The entries that follow must be given again exactly, with the pictures excluded.

# [Entries supplied]

▬▬▬▬▬▬▬▬▬▬

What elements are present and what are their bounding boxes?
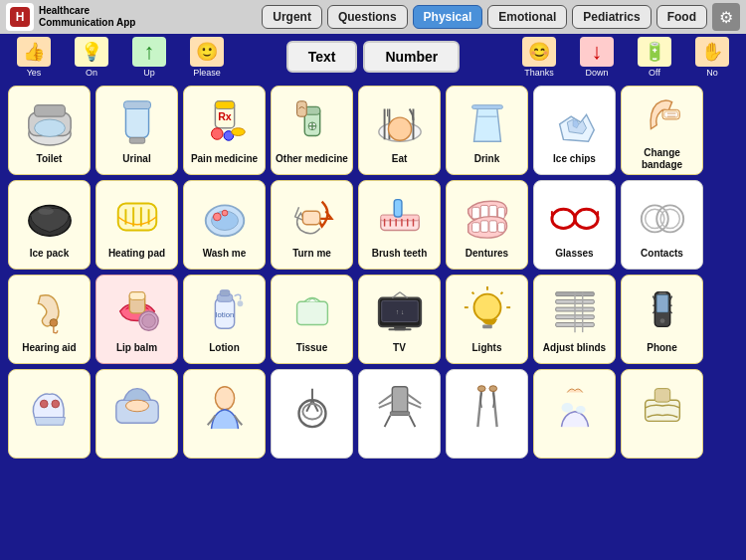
svg-point-45 xyxy=(213,213,221,221)
svg-rect-126 xyxy=(392,387,407,414)
cell-other-medicine[interactable]: Other medicine xyxy=(271,86,353,175)
tab-food[interactable]: Food xyxy=(656,5,707,29)
cell-glasses[interactable]: Glasses xyxy=(533,180,616,270)
tab-questions[interactable]: Questions xyxy=(327,5,408,29)
svg-rect-57 xyxy=(471,207,479,219)
quick-thanks[interactable]: 😊 Thanks xyxy=(513,37,565,78)
svg-point-71 xyxy=(645,209,663,228)
svg-point-92 xyxy=(473,294,500,321)
cell-ice-pack[interactable]: Ice pack xyxy=(8,180,91,270)
cell-heating-pad[interactable]: Heating pad xyxy=(95,180,178,270)
svg-point-5 xyxy=(34,119,65,136)
tab-urgent[interactable]: Urgent xyxy=(262,5,322,29)
cell-wash-me[interactable]: Wash me xyxy=(183,180,266,270)
cell-row4-5[interactable] xyxy=(358,369,441,459)
svg-line-128 xyxy=(384,416,390,428)
svg-rect-47 xyxy=(302,211,319,224)
cell-phone[interactable]: Phone xyxy=(621,275,703,364)
cell-row4-7[interactable] xyxy=(533,369,616,459)
cell-contacts[interactable]: Contacts xyxy=(621,180,703,270)
quick-please[interactable]: 🙂 Please xyxy=(181,37,233,78)
text-button[interactable]: Text xyxy=(286,41,358,73)
svg-rect-38 xyxy=(117,203,156,230)
svg-point-120 xyxy=(215,387,234,410)
cell-tv[interactable]: ↑ ↓ TV xyxy=(358,275,441,364)
cell-brush-teeth[interactable]: Brush teeth xyxy=(358,180,441,270)
svg-rect-88 xyxy=(388,328,411,330)
number-button[interactable]: Number xyxy=(363,41,460,73)
svg-point-65 xyxy=(551,209,574,228)
cell-turn-me[interactable]: Turn me xyxy=(271,180,353,270)
cell-pain-medicine[interactable]: Rx Pain medicine xyxy=(183,86,266,175)
svg-text:↑ ↓: ↑ ↓ xyxy=(395,308,404,315)
svg-point-12 xyxy=(211,128,223,140)
cell-dentures[interactable]: Dentures xyxy=(446,180,528,270)
svg-point-137 xyxy=(488,386,496,392)
svg-rect-93 xyxy=(482,324,492,328)
svg-rect-64 xyxy=(497,223,504,233)
cell-row4-2[interactable] xyxy=(95,369,178,459)
quick-off[interactable]: 🔋 Off xyxy=(629,37,680,78)
svg-rect-127 xyxy=(390,412,409,416)
tab-physical[interactable]: Physical xyxy=(413,5,483,29)
svg-point-140 xyxy=(575,406,585,414)
svg-point-139 xyxy=(561,403,573,413)
quick-no[interactable]: ✋ No xyxy=(686,37,738,78)
svg-point-108 xyxy=(659,318,665,324)
svg-point-117 xyxy=(51,400,59,408)
cell-toilet[interactable]: Toilet xyxy=(8,86,91,175)
top-navigation: H Healthcare Communication App Urgent Qu… xyxy=(0,0,746,34)
quick-on[interactable]: 💡 On xyxy=(66,37,117,78)
quick-yes[interactable]: 👍 Yes xyxy=(8,37,60,78)
tab-pediatrics[interactable]: Pediatrics xyxy=(572,5,651,29)
cell-row4-8[interactable] xyxy=(621,369,703,459)
cell-eat[interactable]: Eat xyxy=(358,86,441,175)
svg-rect-62 xyxy=(480,221,488,233)
cell-row4-3[interactable] xyxy=(183,369,266,459)
cell-lip-balm[interactable]: Lip balm xyxy=(95,275,178,364)
cell-row4-4[interactable] xyxy=(271,369,353,459)
cell-hearing-aid[interactable]: Hearing aid xyxy=(8,275,91,364)
app-logo: H xyxy=(6,3,34,31)
svg-text:lotion: lotion xyxy=(215,310,233,319)
grid-row-2: Ice pack Heating pad xyxy=(8,180,738,270)
svg-rect-7 xyxy=(123,101,150,109)
cell-row4-6[interactable] xyxy=(446,369,528,459)
svg-point-78 xyxy=(141,314,154,327)
cell-lights[interactable]: Lights xyxy=(446,275,528,364)
cell-change-bandage[interactable]: Change bandage xyxy=(621,86,703,175)
svg-rect-56 xyxy=(394,200,402,217)
cell-lotion[interactable]: lotion Lotion xyxy=(183,275,266,364)
cell-row4-1[interactable] xyxy=(8,369,91,459)
svg-point-26 xyxy=(388,117,411,140)
svg-rect-81 xyxy=(220,290,230,296)
svg-text:H: H xyxy=(16,10,25,24)
cell-drink[interactable]: Drink xyxy=(446,86,528,175)
svg-rect-109 xyxy=(658,292,666,294)
cell-tissue[interactable]: Tissue xyxy=(271,275,353,364)
quick-up[interactable]: ↑ Up xyxy=(123,37,175,78)
svg-rect-63 xyxy=(488,221,496,233)
svg-point-125 xyxy=(302,404,321,419)
cell-ice-chips[interactable]: Ice chips xyxy=(533,86,616,175)
svg-rect-141 xyxy=(645,400,679,421)
svg-rect-20 xyxy=(296,101,306,116)
svg-point-116 xyxy=(40,400,48,408)
svg-line-129 xyxy=(409,416,415,428)
svg-rect-61 xyxy=(471,223,479,233)
svg-rect-28 xyxy=(471,105,502,109)
svg-point-73 xyxy=(660,209,679,228)
cell-adjust-blinds[interactable]: Adjust blinds xyxy=(533,275,616,364)
cell-urinal[interactable]: Urinal xyxy=(95,86,178,175)
svg-text:Rx: Rx xyxy=(218,110,232,122)
grid-row-1: Toilet Urinal Rx xyxy=(8,86,738,175)
svg-rect-84 xyxy=(296,301,327,324)
settings-button[interactable]: ⚙ xyxy=(712,3,740,31)
svg-point-14 xyxy=(231,128,244,136)
quick-down[interactable]: ↓ Down xyxy=(571,37,623,78)
svg-point-74 xyxy=(50,319,58,327)
quick-row: 👍 Yes 💡 On ↑ Up 🙂 Please Text Number 😊 T… xyxy=(0,34,746,80)
tab-emotional[interactable]: Emotional xyxy=(487,5,567,29)
svg-rect-8 xyxy=(129,137,144,143)
svg-rect-76 xyxy=(129,292,144,300)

▬▬▬▬▬▬▬▬▬▬

# [Written response]
What elements are present and what are their bounding boxes?
svg-point-45 xyxy=(213,213,221,221)
svg-rect-126 xyxy=(392,387,407,414)
cell-other-medicine[interactable]: Other medicine xyxy=(271,86,353,175)
tab-food[interactable]: Food xyxy=(656,5,707,29)
cell-glasses[interactable]: Glasses xyxy=(533,180,616,270)
tab-questions[interactable]: Questions xyxy=(327,5,408,29)
svg-rect-57 xyxy=(471,207,479,219)
quick-thanks[interactable]: 😊 Thanks xyxy=(513,37,565,78)
svg-point-71 xyxy=(645,209,663,228)
svg-point-92 xyxy=(473,294,500,321)
cell-ice-pack[interactable]: Ice pack xyxy=(8,180,91,270)
cell-heating-pad[interactable]: Heating pad xyxy=(95,180,178,270)
svg-point-5 xyxy=(34,119,65,136)
tab-urgent[interactable]: Urgent xyxy=(262,5,322,29)
cell-wash-me[interactable]: Wash me xyxy=(183,180,266,270)
cell-row4-5[interactable] xyxy=(358,369,441,459)
svg-line-128 xyxy=(384,416,390,428)
svg-rect-47 xyxy=(302,211,319,224)
cell-phone[interactable]: Phone xyxy=(621,275,703,364)
cell-row4-7[interactable] xyxy=(533,369,616,459)
cell-contacts[interactable]: Contacts xyxy=(621,180,703,270)
quick-please[interactable]: 🙂 Please xyxy=(181,37,233,78)
text-button[interactable]: Text xyxy=(286,41,358,73)
svg-rect-38 xyxy=(117,203,156,230)
svg-point-120 xyxy=(215,387,234,410)
cell-tv[interactable]: ↑ ↓ TV xyxy=(358,275,441,364)
cell-brush-teeth[interactable]: Brush teeth xyxy=(358,180,441,270)
svg-rect-88 xyxy=(388,328,411,330)
number-button[interactable]: Number xyxy=(363,41,460,73)
svg-point-65 xyxy=(551,209,574,228)
cell-turn-me[interactable]: Turn me xyxy=(271,180,353,270)
cell-pain-medicine[interactable]: Rx Pain medicine xyxy=(183,86,266,175)
svg-text:↑ ↓: ↑ ↓ xyxy=(395,308,404,315)
svg-point-12 xyxy=(211,128,223,140)
cell-dentures[interactable]: Dentures xyxy=(446,180,528,270)
svg-point-137 xyxy=(488,386,496,392)
svg-rect-93 xyxy=(482,324,492,328)
svg-rect-64 xyxy=(497,223,504,233)
cell-row4-2[interactable] xyxy=(95,369,178,459)
quick-off[interactable]: 🔋 Off xyxy=(629,37,680,78)
svg-rect-127 xyxy=(390,412,409,416)
tab-physical[interactable]: Physical xyxy=(413,5,483,29)
svg-point-140 xyxy=(575,406,585,414)
svg-point-139 xyxy=(561,403,573,413)
quick-no[interactable]: ✋ No xyxy=(686,37,738,78)
svg-point-108 xyxy=(659,318,665,324)
svg-point-117 xyxy=(51,400,59,408)
cell-toilet[interactable]: Toilet xyxy=(8,86,91,175)
top-navigation: H Healthcare Communication App Urgent Qu… xyxy=(0,0,746,34)
quick-on[interactable]: 💡 On xyxy=(66,37,117,78)
quick-yes[interactable]: 👍 Yes xyxy=(8,37,60,78)
tab-pediatrics[interactable]: Pediatrics xyxy=(572,5,651,29)
cell-row4-8[interactable] xyxy=(621,369,703,459)
cell-eat[interactable]: Eat xyxy=(358,86,441,175)
svg-rect-62 xyxy=(480,221,488,233)
cell-row4-3[interactable] xyxy=(183,369,266,459)
cell-lip-balm[interactable]: Lip balm xyxy=(95,275,178,364)
cell-row4-4[interactable] xyxy=(271,369,353,459)
cell-hearing-aid[interactable]: Hearing aid xyxy=(8,275,91,364)
app-logo: H xyxy=(6,3,34,31)
svg-text:lotion: lotion xyxy=(215,310,233,319)
grid-row-2: Ice pack Heating pad xyxy=(8,180,738,270)
svg-rect-7 xyxy=(123,101,150,109)
cell-row4-6[interactable] xyxy=(446,369,528,459)
svg-point-78 xyxy=(141,314,154,327)
cell-lights[interactable]: Lights xyxy=(446,275,528,364)
cell-change-bandage[interactable]: Change bandage xyxy=(621,86,703,175)
svg-rect-56 xyxy=(394,200,402,217)
cell-lotion[interactable]: lotion Lotion xyxy=(183,275,266,364)
cell-row4-1[interactable] xyxy=(8,369,91,459)
svg-point-26 xyxy=(388,117,411,140)
svg-rect-81 xyxy=(220,290,230,296)
svg-text:H: H xyxy=(16,10,25,24)
cell-drink[interactable]: Drink xyxy=(446,86,528,175)
svg-rect-109 xyxy=(658,292,666,294)
cell-tissue[interactable]: Tissue xyxy=(271,275,353,364)
quick-up[interactable]: ↑ Up xyxy=(123,37,175,78)
svg-rect-63 xyxy=(488,221,496,233)
svg-point-125 xyxy=(302,404,321,419)
cell-ice-chips[interactable]: Ice chips xyxy=(533,86,616,175)
svg-rect-141 xyxy=(645,400,679,421)
svg-rect-20 xyxy=(296,101,306,116)
svg-point-116 xyxy=(40,400,48,408)
svg-line-129 xyxy=(409,416,415,428)
svg-rect-61 xyxy=(471,223,479,233)
svg-rect-28 xyxy=(471,105,502,109)
svg-point-73 xyxy=(660,209,679,228)
cell-adjust-blinds[interactable]: Adjust blinds xyxy=(533,275,616,364)
cell-urinal[interactable]: Urinal xyxy=(95,86,178,175)
svg-text:Rx: Rx xyxy=(218,110,232,122)
grid-row-1: Toilet Urinal Rx xyxy=(8,86,738,175)
svg-rect-84 xyxy=(296,301,327,324)
settings-button[interactable]: ⚙ xyxy=(712,3,740,31)
svg-point-14 xyxy=(231,128,244,136)
quick-down[interactable]: ↓ Down xyxy=(571,37,623,78)
svg-point-74 xyxy=(50,319,58,327)
quick-row: 👍 Yes 💡 On ↑ Up 🙂 Please Text Number 😊 T… xyxy=(0,34,746,80)
tab-emotional[interactable]: Emotional xyxy=(487,5,567,29)
svg-rect-8 xyxy=(129,137,144,143)
svg-rect-76 xyxy=(129,292,144,300)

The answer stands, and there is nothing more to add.